Thanassis Bantios, VP of Engineering at T-Food, delivered a 17-minute talk at Devoxx Greece 2025 on managing component ownership in feature teams.

The Feature Team Dilemma

Bantios narrated a story of Helen, an entrepreneur scaling an online delivery startup. Initially, a small team communicated easily, but growth led to functional teams and a backend monolith, complicating contributions. Adopting microservices split critical components like orders and menu services, but communication broke down as features required multiple teams. Agile cross-functional teams solved this, enabling autonomy, but neglected component ownership, risking a “Frankenstein” codebase.

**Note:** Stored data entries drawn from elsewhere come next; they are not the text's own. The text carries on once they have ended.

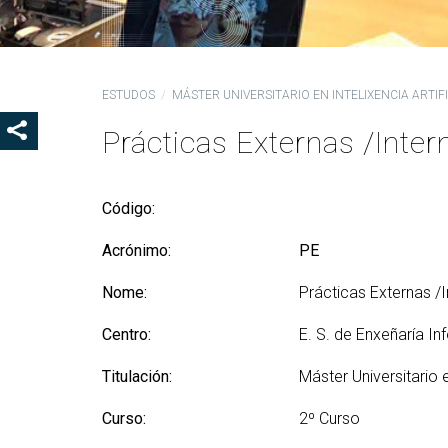
Coo
Del
Pre
ESTUDOS
MÁSTER UNIVERSITARIO EN INTELIXENCIA ARTIFI
Igu
Prácticas Externas /Inter
MOSTRAR OS BOTÓNS DE COMPARTIR
COD
Col
Loc
Código:
Guí
Acrónimo:
PE
Nome:
Prácticas Externas /I
Centro:
E. S. de Enxeñaría In
Titulación:
Máster Universitario en
Curso:
2º Curso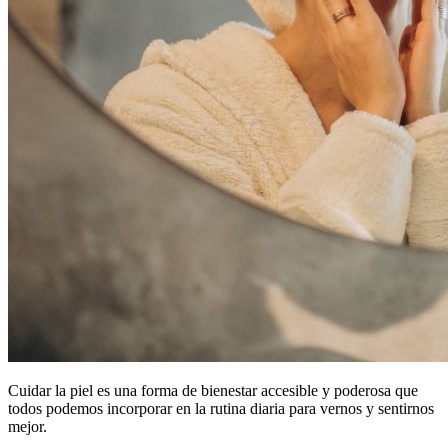
Cuidar la piel es una forma de bienestar accesible y poderosa que
todos podemos incorporar en la rutina diaria para vernos y sentirnos
mejor.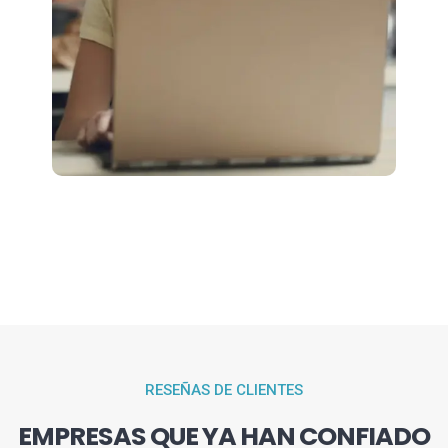
RESEÑAS DE CLIENTES
EMPRESAS QUE YA HAN CONFIADO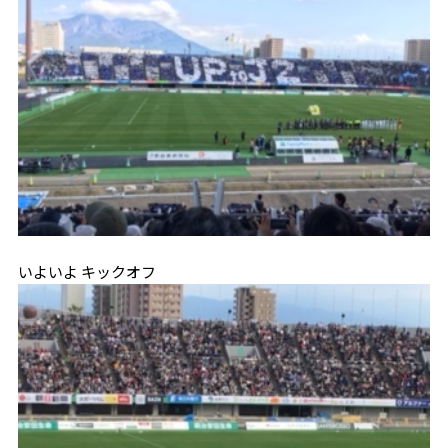
いよいよ キックオフ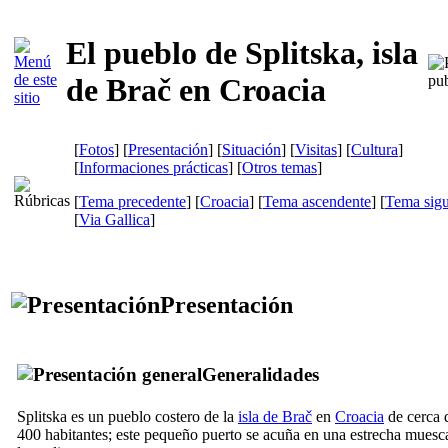
El pueblo de Splitska, isla
de Brač en Croacia
[
Fotos
] [
Presentación
] [
Situación
] [
Visitas
] [
Cultura
]
[
Informaciones prácticas
] [
Otros temas
]
[
Tema precedente
] [
Croacia
] [
Tema ascendente
] [
Tema sigu
[
Via Gallica
]
Presentación
Generalidades
Splitska es un pueblo costero de la
isla de Brač
en
Croacia
de cerca 
400 habitantes; este pequeño puerto se acuña en una estrecha muesc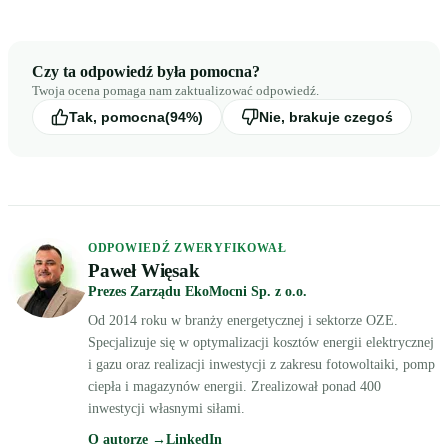
Czy ta odpowiedź była pomocna?
Twoja ocena pomaga nam zaktualizować odpowiedź.
Tak, pomocna
(94%)
Nie, brakuje czegoś
ODPOWIEDŹ ZWERYFIKOWAŁ
Paweł Więsak
Prezes Zarządu EkoMocni Sp. z o.o.
Od 2014 roku w branży energetycznej i sektorze OZE.
Specjalizuje się w optymalizacji kosztów energii elektrycznej
i gazu oraz realizacji inwestycji z zakresu fotowoltaiki, pomp
ciepła i magazynów energii. Zrealizował ponad 400
inwestycji własnymi siłami.
O autorze →
LinkedIn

Defining Component Ownership

A component, deployable independently (e.g., backend service or client app), needs ownership to maintain health, architecture, documentation, and code reviews. Bantios stressed teams, not individuals, should own components to avoid risks like staff turnover. Using the Spotify matrix model, client components (e.g., Android) and critical backend services (e.g., menu service) are owned by chapters (craft-based groups like Android developers), ensuring knowledge sharing and manageable on-call rotations. Non-critical services, like ratings, can be team-owned.

Inner Sourcing for Speed

Inner sourcing allows any team to contribute to any component, reducing dependencies. Bantios emphasized standardization (language, CI/CD, architecture) to simplify contributions, focusing only on business logic. He suggested rating components on an inner-sourcing score (test coverage, documentation) and dedicating 20% of time to component backlogs. This prevents technical debt in feature-driven environments, ensuring fast, scalable development.